**THE INPUT:**
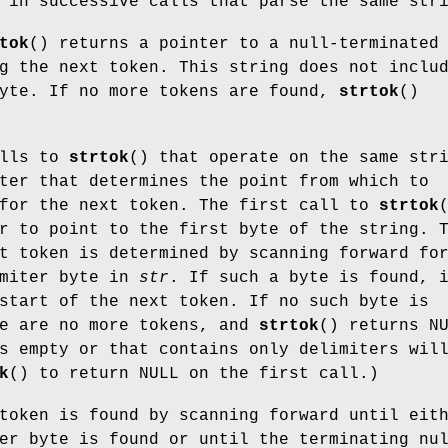
in successive calls that parse the same str
tok
() returns a pointer to a null-terminated
g the next token. This string does not inclu
byte. If no more tokens are found,
strtok
()
alls to
strtok
() that operate on the same str
ter that determines the point from which to
 for the next token. The first call to
strtok
r to point to the first byte of the string. 
t token is determined by scanning forward fo
imiter byte in
str
. If such a byte is found, 
start of the next token. If no such byte is
re are no more tokens, and
strtok
() returns N
s empty or that contains only delimiters wil
k
() to return NULL on the first call.)
token is found by scanning forward until eit
er byte is found or until the terminating nu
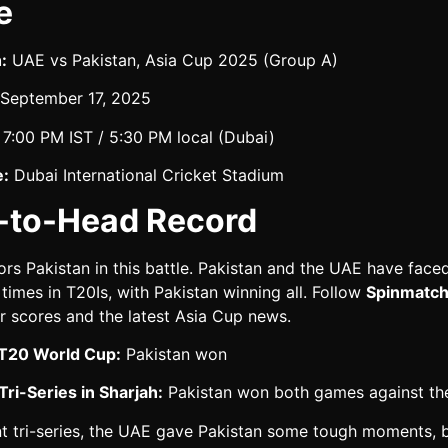
e
:
UAE vs Pakistan, Asia Cup 2025 (Group A)
September 17, 2025
7:00 PM IST / 5:30 PM local (Dubai)
:
Dubai International Cricket Stadium
-to-Head Record
ors Pakistan in this battle. Pakistan and the UAE have face
 times in T20Is, with Pakistan winning all. Follow
Spinmatch
r scores and the latest Asia Cup news.
T20 World Cup:
Pakistan won
ri-Series in Sharjah:
Pakistan won both games against t
nt tri-series, the UAE gave Pakistan some tough moments, b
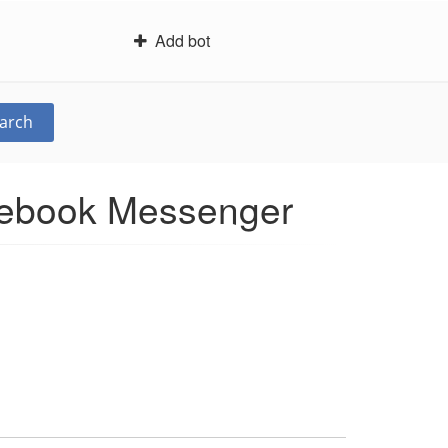
Add bot
arch
acebook Messenger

**TASK TO COMPLETE:**
Taking the entries above, write out exactly each line from the one holding "for the next token. The first call to" to the one holding "() to return NULL on the first call.)", both included, and stop there.

**WRITTEN SOLUTION:**
 for the next token. The first call to
strtok
r to point to the first byte of the string. 
t token is determined by scanning forward fo
imiter byte in
str
. If such a byte is found, 
start of the next token. If no such byte is
re are no more tokens, and
strtok
() returns N
s empty or that contains only delimiters wil
k
() to return NULL on the first call.)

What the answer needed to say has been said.